Problems in Washington D.C. create all kinds of problems for this editor

By John Toth / Editor and Publisher

If you noticed that the cartoons in The Bulletin have decreased, you are right.
Due to the government shutdown and the debt ceiling debate (or, the food fight), we had to cut back on the cartoons in this paper.

Don’t get me wrong, there is plenty of funding available for Bulletin cartoons, and our syndicate service is continuing to provide hundreds of them weekly.

But 99 percent of them are about the food fight in D.C. The other one percent is from foreign cartoonists that we never use. They are just too serious, artsy, and not funny. We like funny cartoons.
Yes, this latest political escapade is a cartoonist’s dream, regardless of which side they are drawing, or blaming, or ridiculing.

But it has become this publisher’s nightmare.

These type of cartoons are only funny to those readers who agree with them, and often make other readers mad. Funny is in the eyes of the beholder. Political humor is only funny half the time.

We’re not a daily paper with editorial and op-ed pages. Our pages are sort of a free-for-all, with each one containing non-categorized stories about anything that our editorial staff thinks would interest readers.

Since I know that we appeal to both sides of the aisle, the hundreds of debt limit and shut down cartoons are to us completely useless.

I have tried to get the syndicate to negotiate in good faith with us about this, but they won’t budge. So, the cartoon shortage continues.

Most of the time, this is not a problem. The syndicate’s many artists are all over the map on different issues and current events, and there are plenty of cartoons from which to choose.

Now, they are all drawing about only one topic – the food fight in D.C.

We all hope this is resolved and we go on to other fights that are a little less messy, and our cartoonists once again expand their horizons.

Meanwhile, I am enjoying the Facebook debate about the food fight. The photoshopped posts are very good as they point out how wrong the other side is.

It feels good to vent a little, but I can honestly say that those posts will not convince the other side to see it your way.

And, it does no good to get into a political feud over the issue, raising the emotional level by each post, and even being insulting. 

There are other issues that are more suited for such venture, like posting about the Houston Texans as you watch the game. Both sides can agree on these posts.

“Like it or not, fixing Schaub is our best shot unless you are ready to write off this season and for next year again.”

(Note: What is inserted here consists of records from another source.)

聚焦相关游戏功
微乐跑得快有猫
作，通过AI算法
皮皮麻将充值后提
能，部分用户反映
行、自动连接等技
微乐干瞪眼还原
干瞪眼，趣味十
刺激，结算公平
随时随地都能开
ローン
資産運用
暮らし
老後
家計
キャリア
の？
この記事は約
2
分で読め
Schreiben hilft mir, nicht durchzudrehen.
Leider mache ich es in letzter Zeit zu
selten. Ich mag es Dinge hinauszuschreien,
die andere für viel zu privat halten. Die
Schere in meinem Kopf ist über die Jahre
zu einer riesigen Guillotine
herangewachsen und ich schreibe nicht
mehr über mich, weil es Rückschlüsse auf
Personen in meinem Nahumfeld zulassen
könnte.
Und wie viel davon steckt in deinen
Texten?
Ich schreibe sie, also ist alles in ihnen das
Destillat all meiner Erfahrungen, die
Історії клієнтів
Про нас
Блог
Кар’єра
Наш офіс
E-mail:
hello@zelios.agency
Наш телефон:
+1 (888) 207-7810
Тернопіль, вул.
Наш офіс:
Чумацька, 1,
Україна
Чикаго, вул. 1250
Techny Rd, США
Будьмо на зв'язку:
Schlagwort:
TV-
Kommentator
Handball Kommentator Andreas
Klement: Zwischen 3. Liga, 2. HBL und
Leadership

“Schaub, you are a bum!!!!!!”

“BREAKING: Matt Schaub says he will not take the field unless the 49ers come to the table and negotiate.”

There were dozens more. The last one is my favorite. It  was posted by a one-time Houston Chronicle colleague.

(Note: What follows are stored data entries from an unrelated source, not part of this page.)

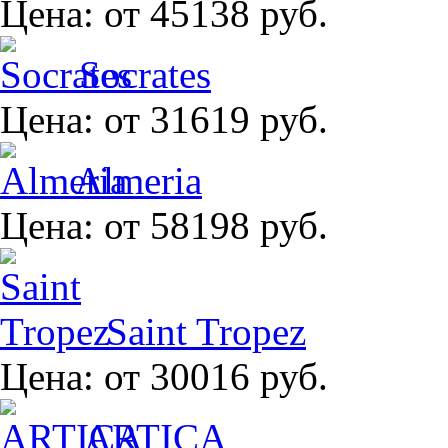
Цена:
от 45138 руб.
Socrates
Цена:
от 31619 руб.
Almeria
Цена:
от 58198 руб.
Saint Tropez
Цена:
от 30016 руб.
ARTICA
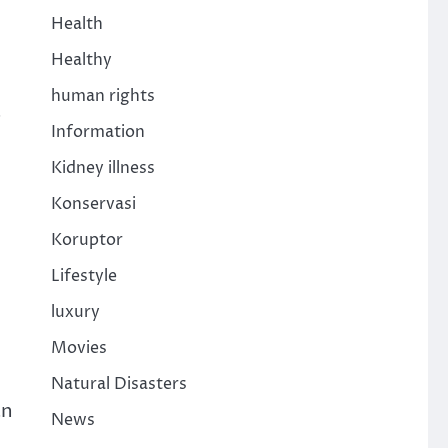
Health
Healthy
human rights
a
Information
Kidney illness
Konservasi
Koruptor
Lifestyle
luxury
Movies
Natural Disasters
an
News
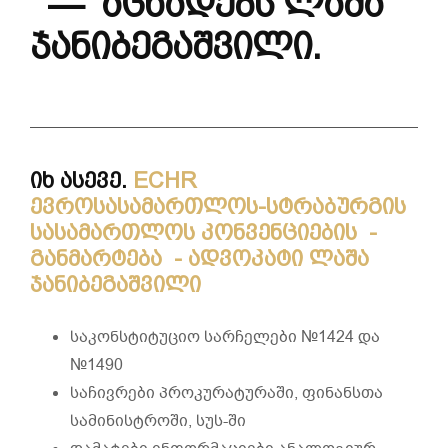
— აცხადებს ლაშა
ჯანიბეგაშვილი.
იხ ასევე.
ECHR
ევროსასამართლოს-სტრაბურგის
სასამართლოს კონვენციების -
განმარტება - ადვოკატი ლაშა
ჯანიბეგაშვილი
საკონსტიტუციო სარჩელები №1424 და
№1490
საჩივრები პროკურატურაში, ფინანსთა
სამინისტროში, სუს-ში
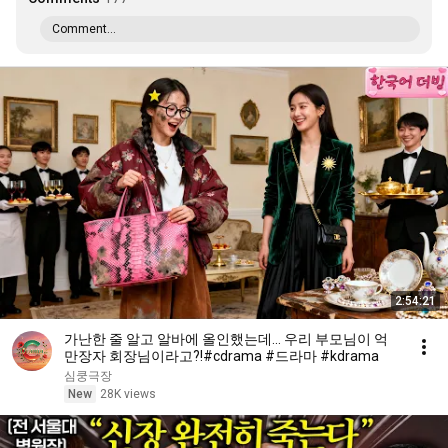
Comment...
2:54:21
가난한 줄 알고 알바에 올인했는데... 우리 부모님이 억
만장자 회장님이라고?!#cdrama #드라마 #kdrama
심쿵극장
New
28K views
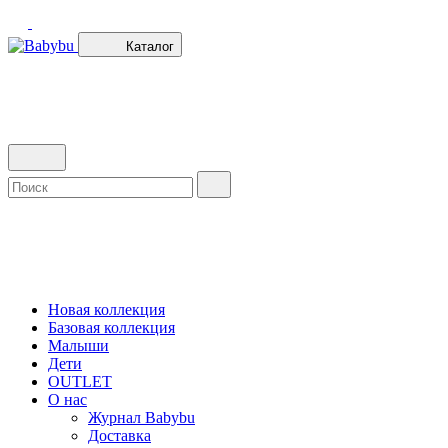
Каталог
Новая коллекция
Базовая коллекция
Малыши
Дети
OUTLET
О нас
Журнал Babybu
Доставка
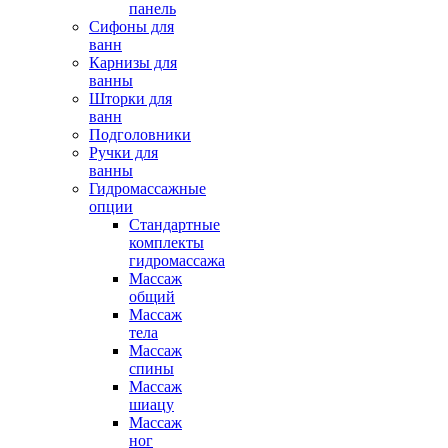
панель
Сифоны для
ванн
Карнизы для
ванны
Шторки для
ванн
Подголовники
Ручки для
ванны
Гидромассажные
опции
Стандартные
комплекты
гидромассажа
Массаж
общий
Массаж
тела
Массаж
спины
Массаж
шиацу
Массаж
ног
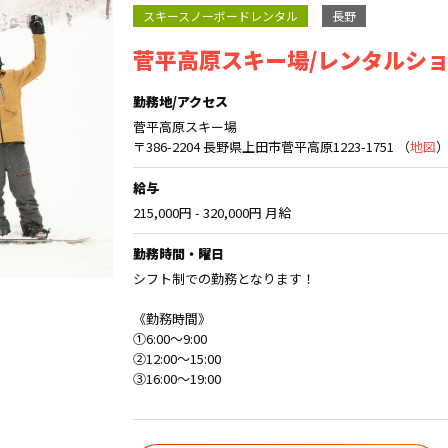
スキースノーボードレンタル
長野
菅平高原スキー場/レンタルシ
勤務地/アクセス
菅平高原スキー場
〒386-2204 長野県上田市菅平高原1223-1751 （
地図
給与
215,000円 - 320,000円 月給
勤務時間・曜日
シフト制での勤務となります！
《勤務時間》
①6:00〜9:00
②12:00〜15:00
③16:00〜19:00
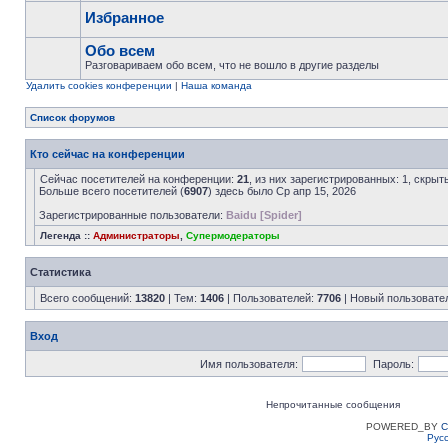
Избранное
Обо всем
Разговариваем обо всем, что не вошло в другие разделы
Удалить cookies конференции
|
Наша команда
Список форумов
Кто сейчас на конференции
Сейчас посетителей на конференции:
21
, из них зарегистрированных: 1, скрыт
Больше всего посетителей (
6907
) здесь было Ср апр 15, 2026
Зарегистрированные пользователи:
Baidu [Spider]
Легенда ::
Администраторы
,
Супермодераторы
Статистика
Всего сообщений:
13820
| Тем:
1406
| Пользователей:
7706
| Новый пользовате
Вход
Имя пользователя:
Пароль:
Непрочитанные сообщения
POWERED_BY
C
Рус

I wish my syndicated cartoonists would watch football and get some ideas.

Or any other sport, or read the lifestyle pages, or any other pages than news and editorials.

I write these columns early, so I hope by the time it appears on Oct.15, this “food fight” will be over, and both sides agree to do what’s best for the country.

Then we can all go back to ranting about sports (which is easy to do if you follow Houston teams), and I can get once again some usable cartoons.